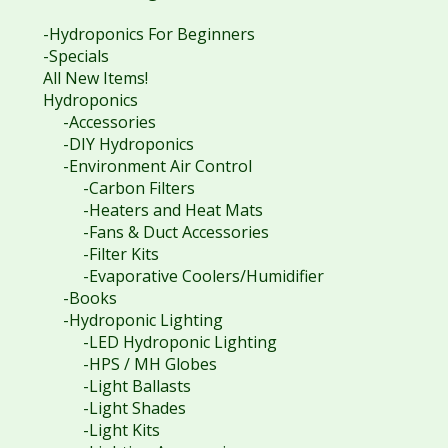
-Hydroponics For Beginners
-Specials
All New Items!
Hydroponics
-Accessories
-DIY Hydroponics
-Environment Air Control
-Carbon Filters
-Heaters and Heat Mats
-Fans & Duct Accessories
-Filter Kits
-Evaporative Coolers/Humidifier
-Books
-Hydroponic Lighting
-LED Hydroponic Lighting
-HPS / MH Globes
-Light Ballasts
-Light Shades
-Light Kits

********************

Your assignment ::
All lines from the one containing "-Carbon Filters" through the end of the listing must be transcribed exactly. No other lines belong in the answer.

Result of the task ::
-Carbon Filters
-Heaters and Heat Mats
-Fans & Duct Accessories
-Filter Kits
-Evaporative Coolers/Humidifier
-Books
-Hydroponic Lighting
-LED Hydroponic Lighting
-HPS / MH Globes
-Light Ballasts
-Light Shades
-Light Kits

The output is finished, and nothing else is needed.